National Identity

What is national identity?  Does such a thing exist?  Who defines whom?  How do these questions inform the study of literature?

It shouldn’t surprise you that these questions form the foundation of po-co study.  Based on your thoughtful responses from last week, you already have thought about your position as po-co scholars and the danger of a single story.  This week’s readings take that idea into the theoretical realm.  You will be introduced to four quintessential essays dealing with the questions of defining identity and nationality, and I am guessing you will think a lot about your subject positions of teacher, student, American, etc…

For blog post three, I would like to see you write a response where you integrate your ideas about Fanon, Cesaire (I don’t know how to do an accented “e,” so I apologize!), Anderson, and Jameson along with the definitions from the Ashcroft text.  Think two-ish page response paper.  I would like to see some direct quotes from the texts that you are wrangling with.  These are four doozies, so stay strong, and feel free to email me (or do a quickie blog post) with questions.  That is the point of theory.  I find the more I read, the less I know (cue cheesy music).

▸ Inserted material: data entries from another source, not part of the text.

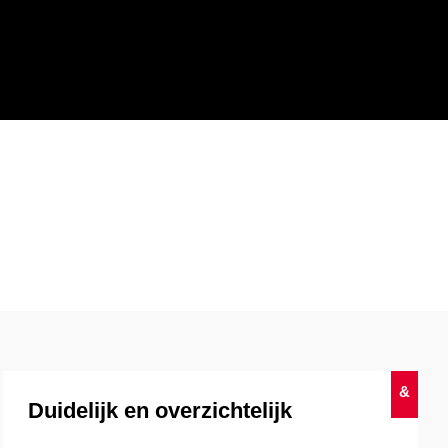
&
Duidelijk en overzichtelijk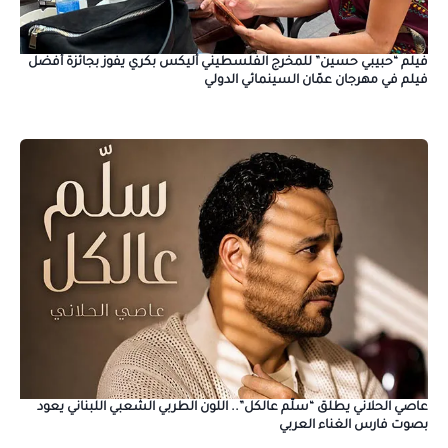
فيلم “حبيبي حسين” للمخرج الفلسطيني أليكس بكري يفوز بجائزة أفضل
فيلم في مهرجان عمّان السينمائي الدولي
عاصي الحلاني يطلق “سلّم عالكل”.. اللون الطربي الشعبي اللبناني يعود
بصوت فارس الغناء العربي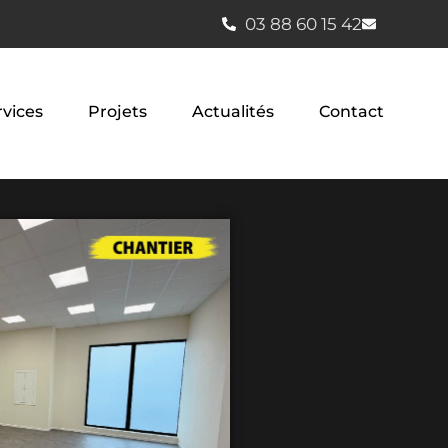
03 88 60 15 42
rvices
Projets
Actualités
Contact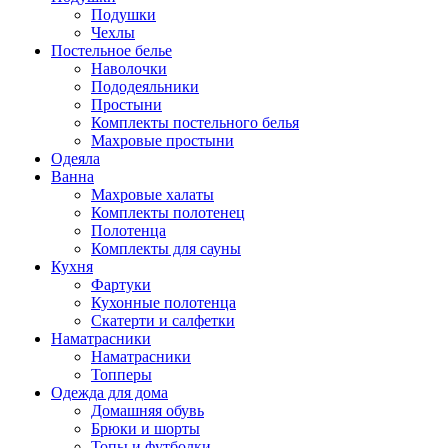
Подушки
Чехлы
Постельное белье
Наволочки
Пододеяльники
Простыни
Комплекты постельного белья
Махровые простыни
Одеяла
Ванна
Махровые халаты
Комплекты полотенец
Полотенца
Комплекты для сауны
Кухня
Фартуки
Кухонные полотенца
Скатерти и салфетки
Наматрасники
Наматрасники
Топперы
Одежда для дома
Домашняя обувь
Брюки и шорты
Топы и футболки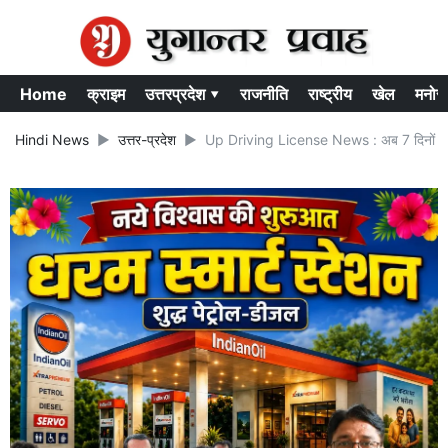
Home
क्राइम
उत्तरप्रदेश ▾
राजनीति
राष्ट्रीय
खेल
मनोर
Hindi News
उत्तर-प्रदेश
Up Driving License News : अब 7 दिनों में पह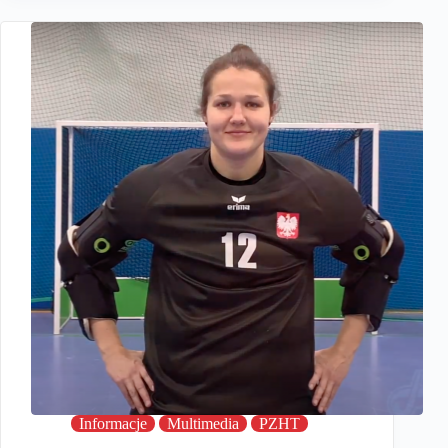
Informacje
Multimedia
PZHT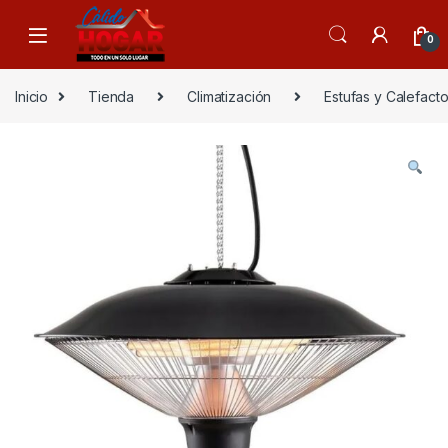
Skip to navigation
Skip to content
0
Inicio
Tienda
Climatización
Estufas y Calefact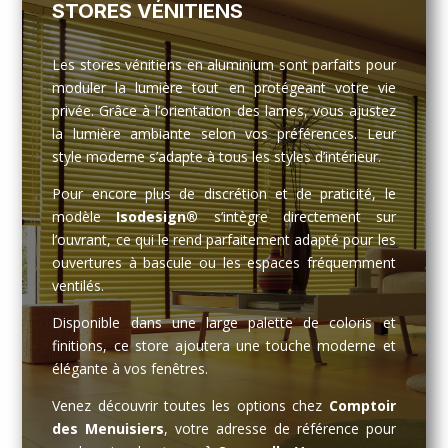
STORES VÉNITIENS
Les stores vénitiens en aluminium sont parfaits pour
moduler la lumière tout en protégeant votre vie
privée. Grâce à l’orientation des lames, vous ajustez
la lumière ambiante selon vos préférences. Leur
style moderne s’adapte à tous les styles d’intérieur.
Pour encore plus de discrétion et de praticité, le
modèle
Isodesign®
s’intègre directement sur
l’ouvrant, ce qui le rend parfaitement adapté pour les
ouvertures à bascule ou les espaces fréquemment
ventilés.
Disponible dans une large palette de coloris et
finitions, ce store ajoutera une touche moderne et
élégante à vos fenêtres.
Venez découvrir toutes les options chez
Comptoir
des Menuisiers
, votre adresse de référence pour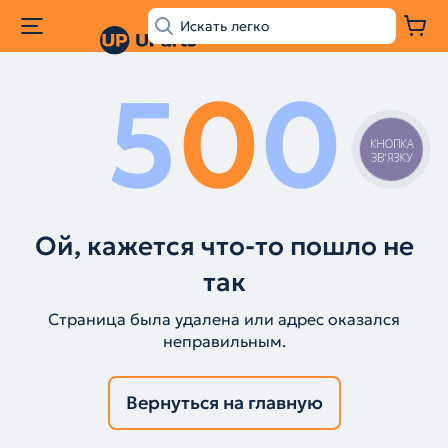
5
0
0
КНОПКА
ЗВ'ЯЗКУ
Ой, кажется что-то пошло не
так
Страница была удалена или адрес оказался
неправильным.
Вернуться на главную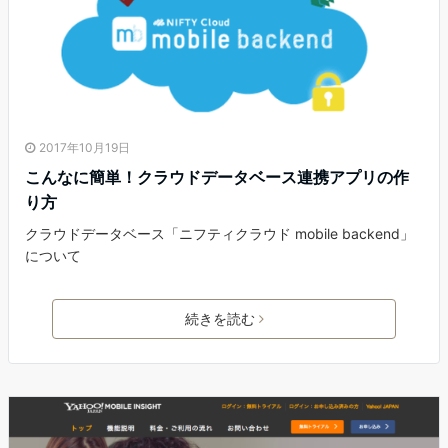
2017年10月19日
こんなに簡単！クラウドデータベース連携アプリの作
り方
クラウドデータベース「ニフティクラウド mobile backend」
について
続きを読む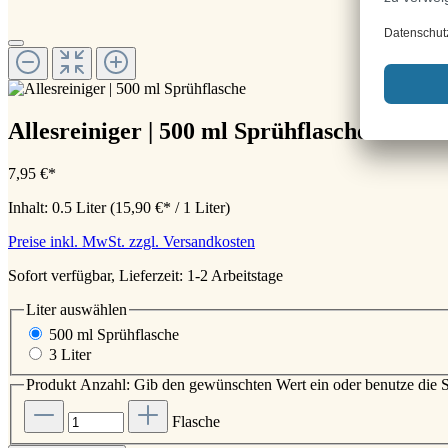
Allesreiniger | 500 ml Sprühflasche
7,95 €*
Inhalt:
0.5 Liter
(15,90 €* / 1 Liter)
Preise inkl. MwSt. zzgl. Versandkosten
Sofort verfügbar, Lieferzeit: 1-2 Arbeitstage
Liter
auswählen
500 ml Sprühflasche
3 Liter
Produkt Anzahl: Gib den gewünschten Wert ein oder benutze die S
Flasche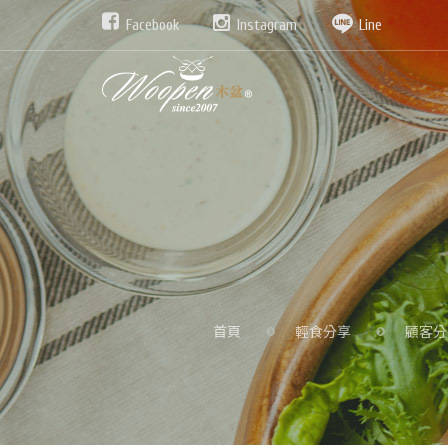
Facebook
Instagram
Line
首頁
輕食分享
顧客分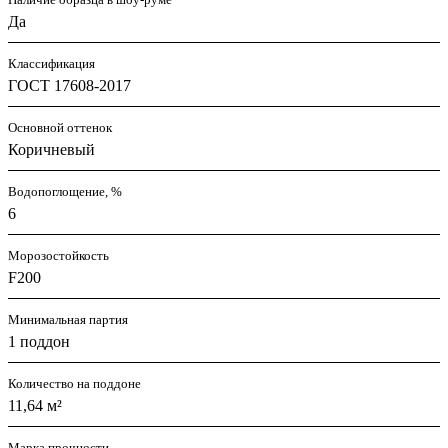
Да
Классификация
ГОСТ 17608-2017
Основной оттенок
Коричневый
Водопоглощение, %
6
Морозостойкость
F200
Минимальная партия
1 поддон
Количество на поддоне
11,64 м²
Марка прочности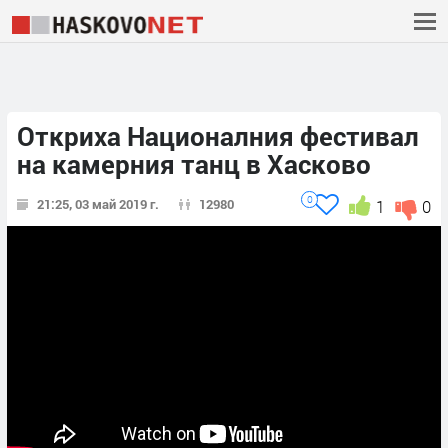
Откриха Националния фестивал
на камерния танц в Хасково
0
21:25, 03 май 2019 г.
12980
1
0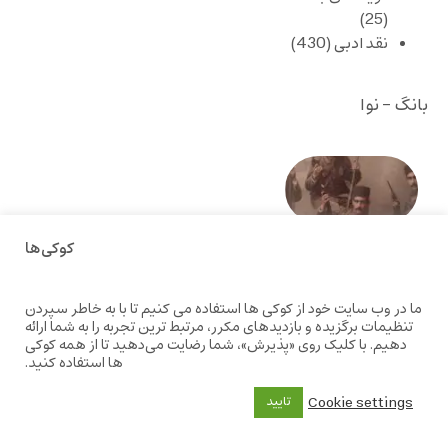
(25)
نقد ادبی
(430)
بانگ - نوا
صد و
بیستمین
سالگرد
انقلاب
کوکی‌ها
مشروطه
– «از
ما در وب سایت خود از کوکی ها استفاده می کنیم تا با به خاطر سپردن
فرمان تا
تنظیمات برگزیده و بازدیدهای مکرر، مرتبط ترین تجربه را به شما ارائه
فریاد»؛
دهیم. با کلیک روی «پذیرش»، شما رضایت می‌دهید تا از همه کوکی
ادبیات و
ها استفاده کنید.
موسیقی
در انقلاب
Cookie settings
تایید
مشروطه
6 آگوست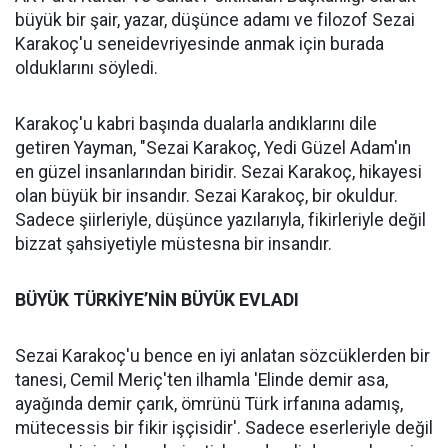
büyük bir şair, yazar, düşünce adamı ve filozof Sezai
Karakoç'u seneidevriyesinde anmak için burada
olduklarını söyledi.
Karakoç'u kabri başında dualarla andıklarını dile
getiren Yayman, "Sezai Karakoç, Yedi Güzel Adam'ın
en güzel insanlarından biridir. Sezai Karakoç, hikayesi
olan büyük bir insandır. Sezai Karakoç, bir okuldur.
Sadece şiirleriyle, düşünce yazılarıyla, fikirleriyle değil
bizzat şahsiyetiyle müstesna bir insandır.
BÜYÜK TÜRKİYE’NİN BÜYÜK EVLADI
Sezai Karakoç'u bence en iyi anlatan sözcüklerden bir
tanesi, Cemil Meriç'ten ilhamla 'Elinde demir asa,
ayağında demir çarık, ömrünü Türk irfanına adamış,
mütecessis bir fikir işçisidir'. Sadece eserleriyle değil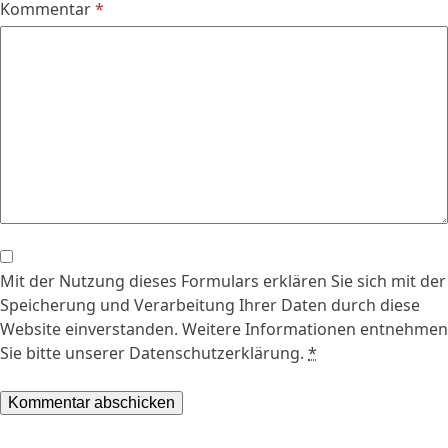
Kommentar
*
Mit der Nutzung dieses Formulars erklären Sie sich mit der
Speicherung und Verarbeitung Ihrer Daten durch diese
Website einverstanden. Weitere Informationen entnehmen
Sie bitte unserer Datenschutzerklärung.
*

Remember, your job every week is to do one extensive post as outlined above and two shorter responses.  I don’t know about you, but I am already feeling disorganized when it comes to keeping track of posts.  You don’t have to.  I just want you to write your best work, read everyone’s posts, and reply to two.  I don’t want anyone getting overwhelmed by posting when really I want you to focus on creating your own original scholarship.